Nidi Gratis Plus: 38 Comuni sul territorio della provincia di Varese non vi hanno aderito

Regione Lombardia ha approvato l’avviso relativo all’adesione dei Comuni alla misura Nidi Gratis Plus 2026/2027
La misura regionale, introdotta nel 2016, ha l’obiettivo di agevolare l’accesso dei bambini nella fascia di età 0-3 anni alle strutture per la prima infanzia prima infanzia (nidi, micronidi, nidi famiglia) coprendo l’intera quota di retta mensile che supera l’importo rimborsabile dall’INPS, fissato a € 272,72 al mese per il periodo da settembre 2026 a luglio 2027.
Il contributo è assegnato alla famiglia in caso si acceda ad asili nido pubblici o privati su posti convenzionati dal Comune, in possesso di un ISEE in corso di validità inferiore o uguale a 25.000 euro, oppure in possesso dell’ISEE Minorenni dell’ISEE previsto per le prestazioni familiari e per l’inclusione.
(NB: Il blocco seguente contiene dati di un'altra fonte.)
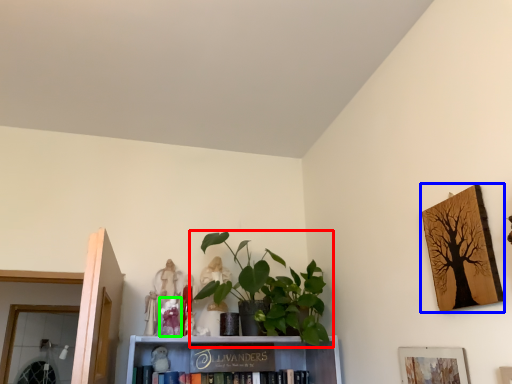 Question: Which object is positioned closest to houseplant (highlighted by a red box)? Select from picture frame (highlighted by a blue box) and toy (highlighted by a green box).

Choices:
 (A) picture frame
 (B) toy

Answer: (B)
Per come è disegnata la misura, l’adesione dell’amministrazione locale alla Nidi Gratis, determina l’erogazione del contributo alla famiglia.
Da una verifica regionale risulta che vi sono 38 Comuni sul territorio della provincia di Varese che non vi hanno aderito. Le famiglie che risiedono in questi comuni non hanno possibilità di accedere al contributo regionale.
CGIL, CISL e UIL chiedono alle amministrazioni locali, nel caso non avessero avvitato la procedura, di aderire alla misura Nidi Gratis, cogliendo l’opportunità offerta dalle finestre temporali del bando regionale per poter manifestare l’interesse.

• fino al 15 luglio 2026;
• dal 31 agosto al 9 settembre 2026.

Riteniamo che i Comuni debbano investire maggiormente nei servizi educativi per la prima infanzia, in quanto principale strumento per sostenere le famiglie negli impegni di conciliazione dei tempi di cura e lavoro e promuovere parità tra lavoratrici e lavoratori. Inoltre è una misura fondamentale che contrasta il rischio di povertà infantile, favorendo processi di inclusione.
È necessario estendere il numero dei posti di servizi educativi per la prima infanzia sul territorio. Il tasso di copertura del 22% rispetto al numero dei bambini/e con età 0-3 anni, risulta molto basso rispetto all’obiettivo fissato in Europa al 2030 del 45%. Inoltre è opportuno assicurarsi che le famiglie possano effettivamente accedervi. Ci sono infatti ancora molte barriere come il costo delle rette, la selezione delle domande ricevute, che tipicamente predilige le famiglie in cui sono occupati entrambi i genitori, il vincolo della residenza, che di fatto limitano le tutele per le famiglie.